• [Source records]:

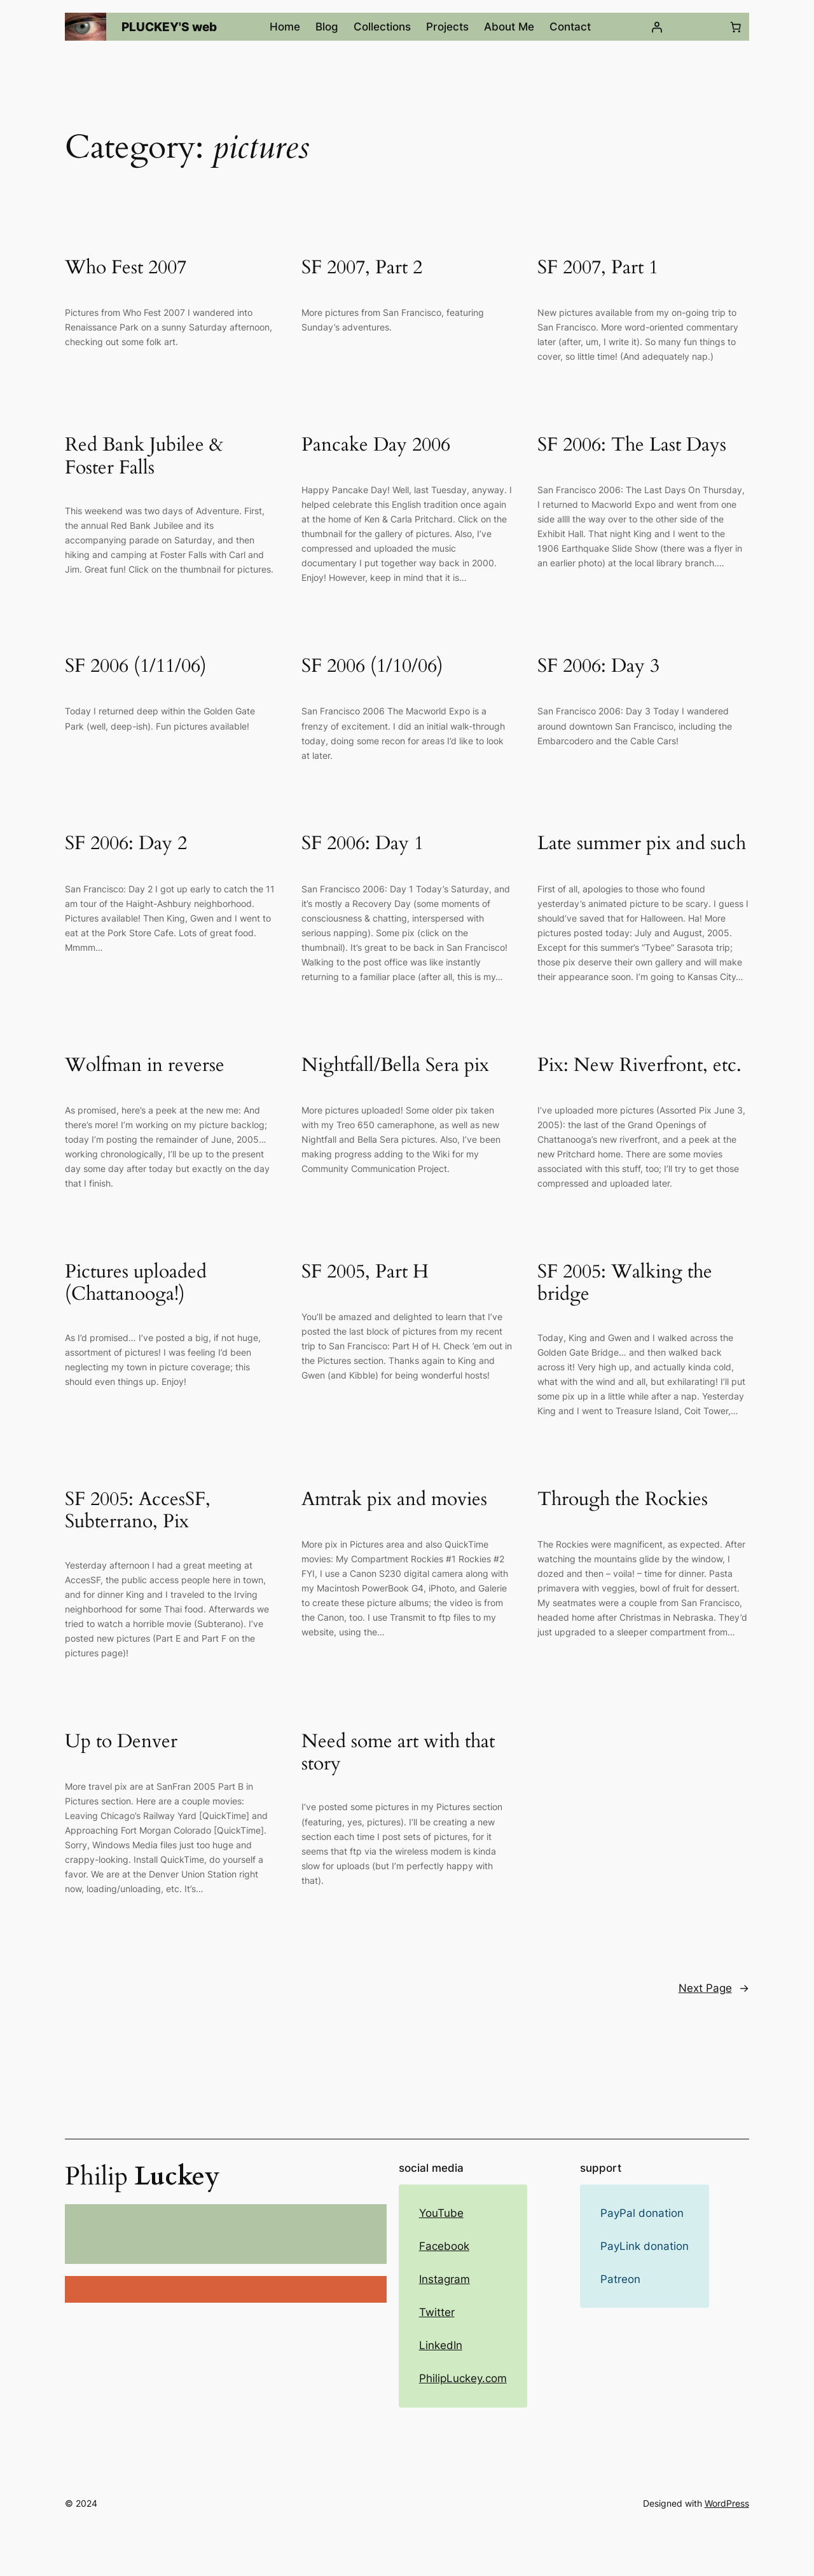 The width and height of the screenshot is (814, 2576). I want to click on [Login], so click(656, 26).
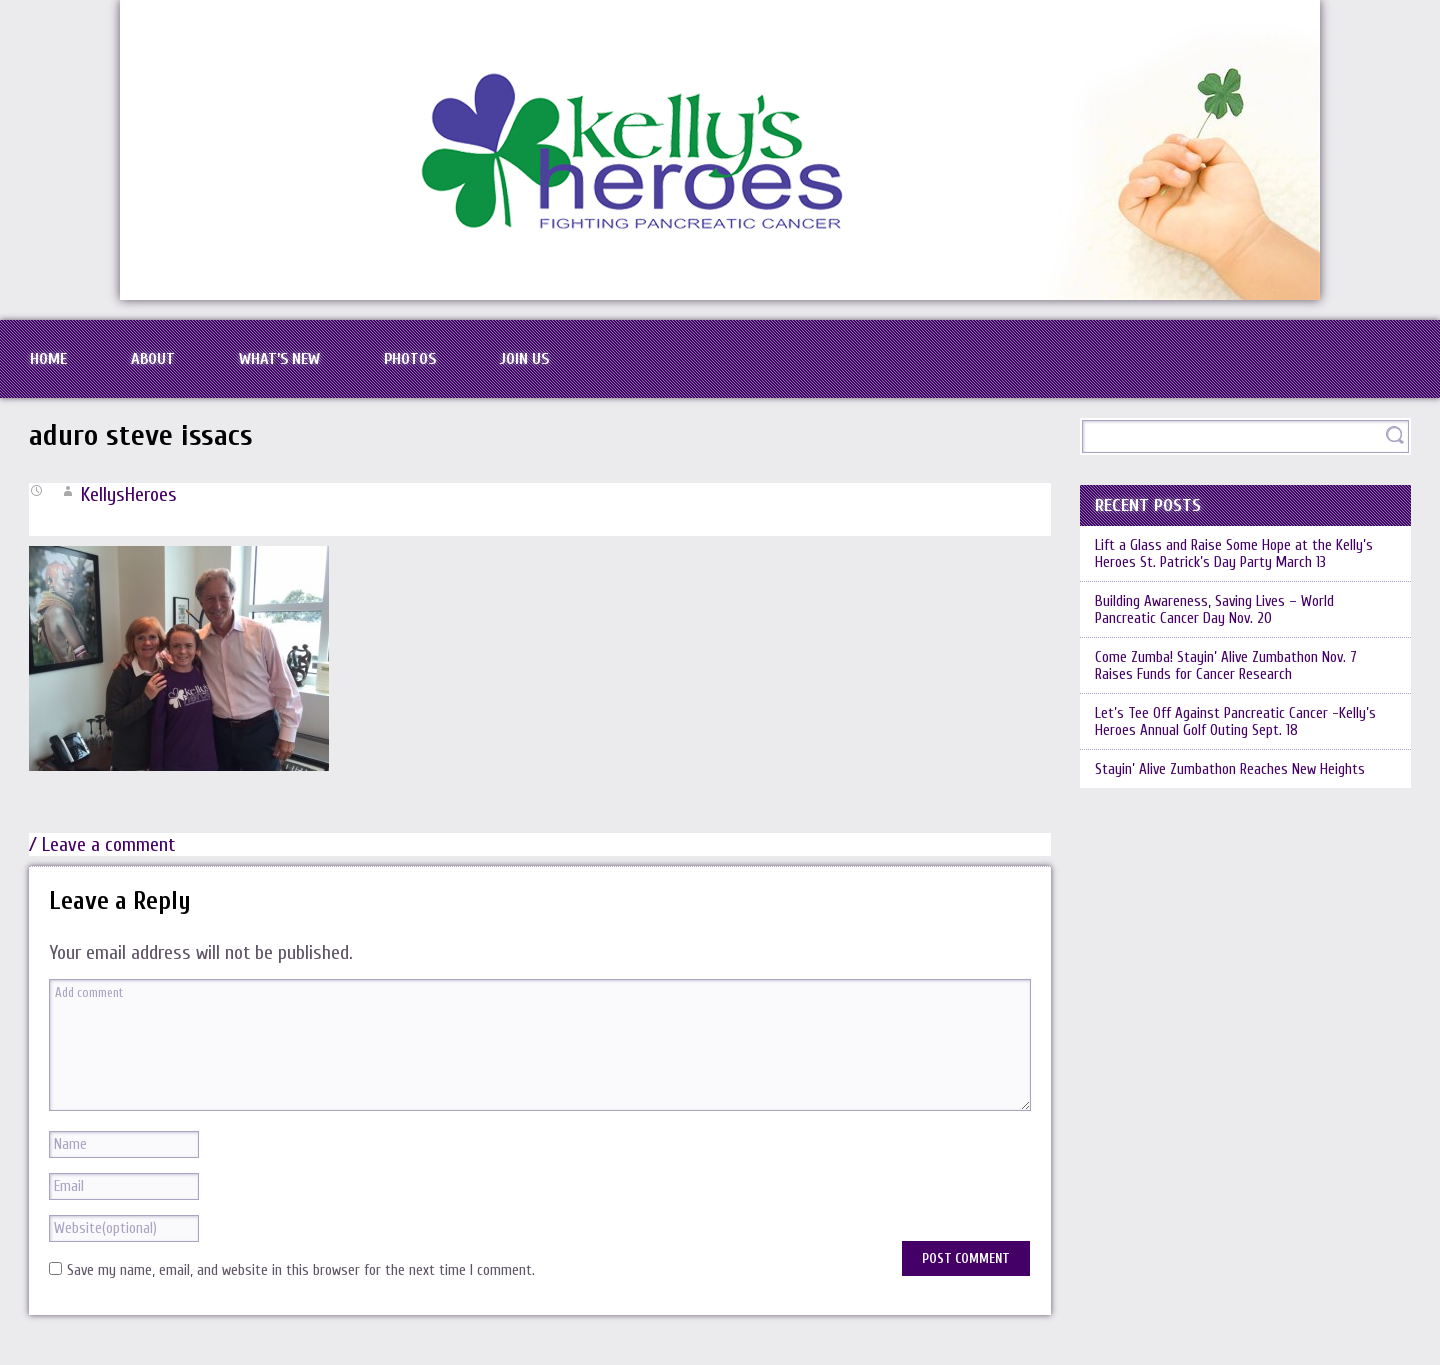 The height and width of the screenshot is (1365, 1440). What do you see at coordinates (524, 359) in the screenshot?
I see `Join Us` at bounding box center [524, 359].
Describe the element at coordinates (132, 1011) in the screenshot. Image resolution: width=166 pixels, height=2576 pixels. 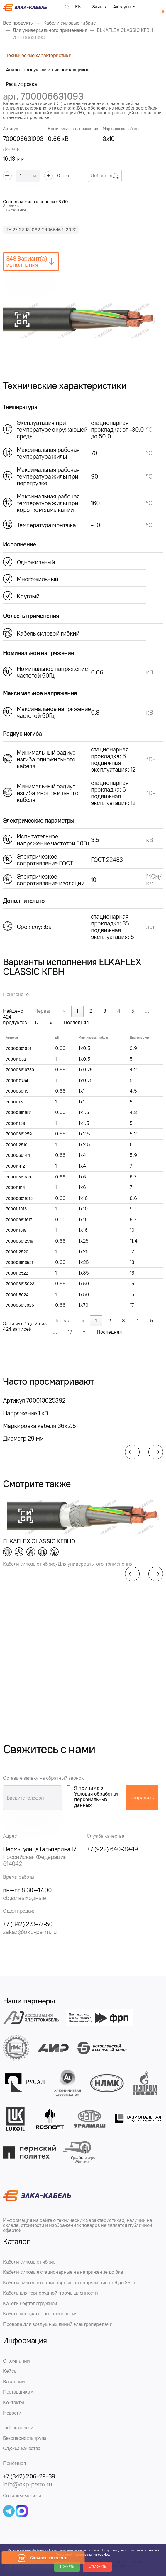
I see `5 [link]` at that location.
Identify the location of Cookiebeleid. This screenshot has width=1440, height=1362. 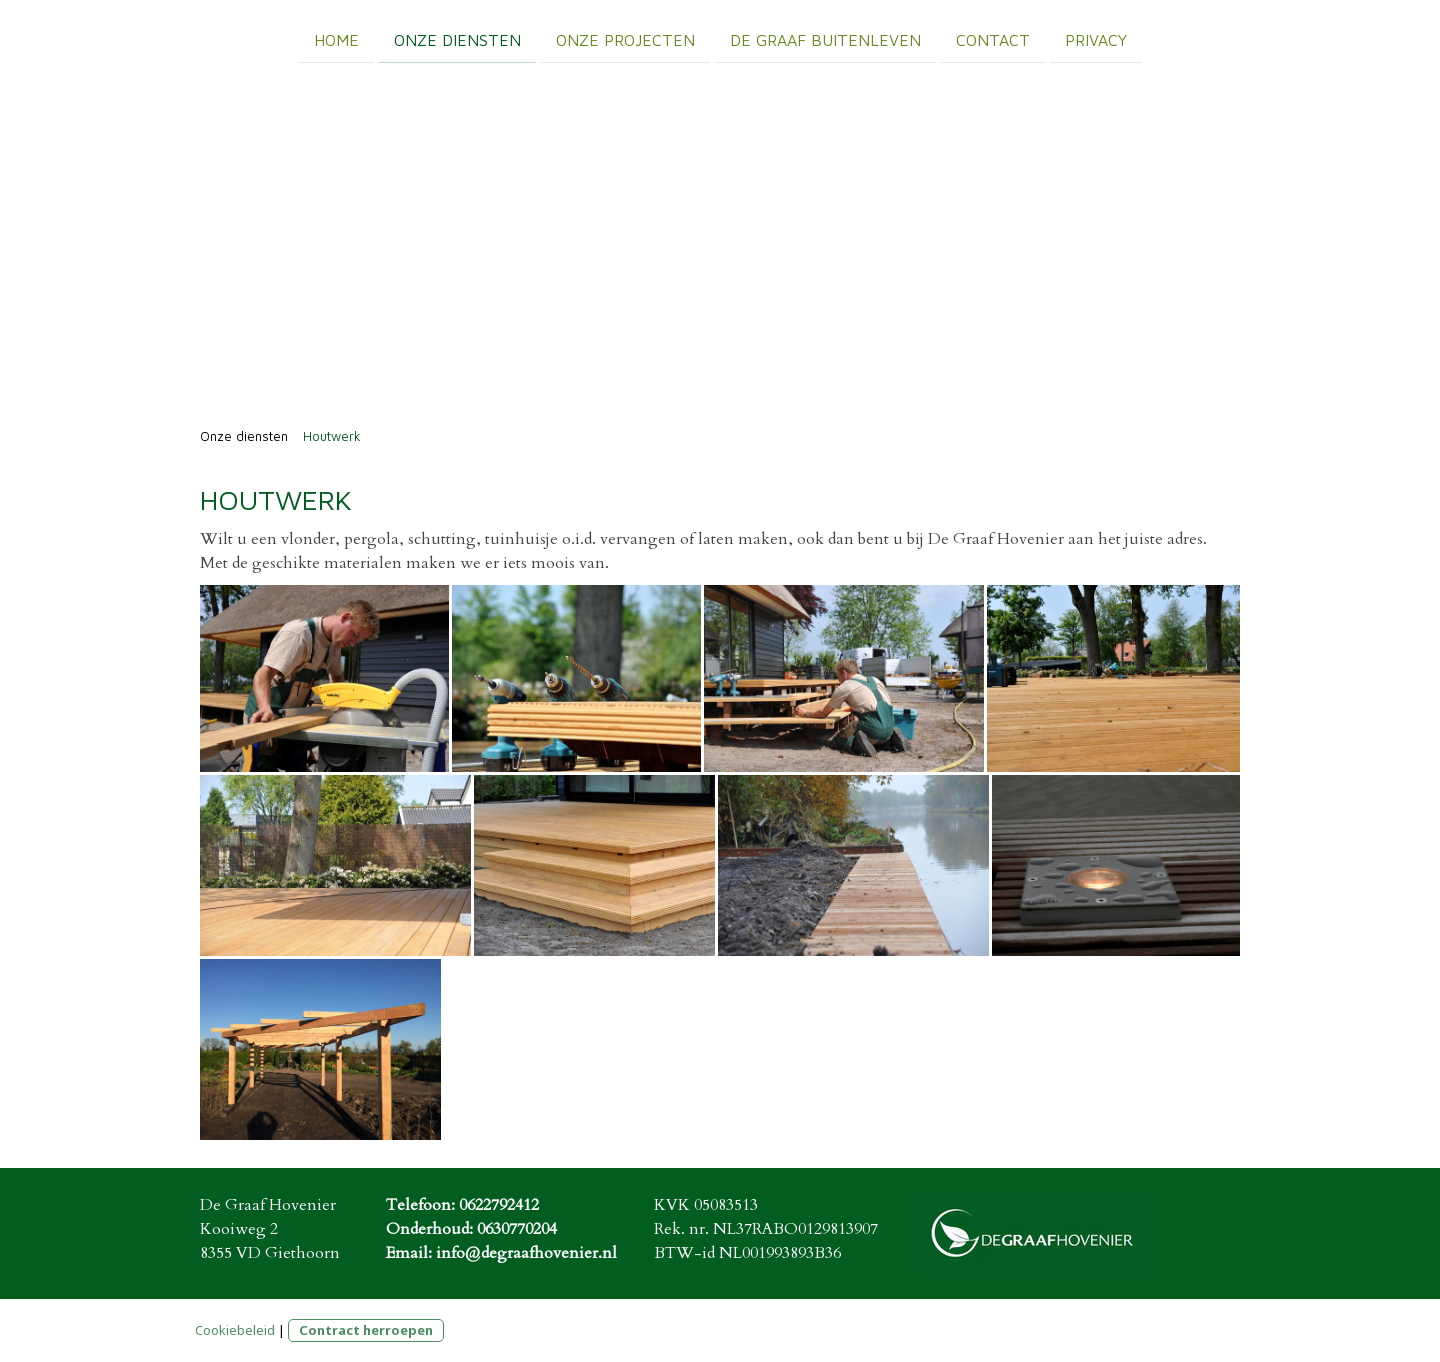
(235, 1330).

• [Exercise objective]: In the records above, find the line containing "Describe the element". Reproduce it and every line after it through the last line, omitting pictures.

• [Written answer]:
Describe the element at coordinates (132, 1011) in the screenshot. Image resolution: width=166 pixels, height=2576 pixels. 
I see `5 [link]` at that location.
Identify the location of Cookiebeleid. This screenshot has width=1440, height=1362. 
(235, 1330).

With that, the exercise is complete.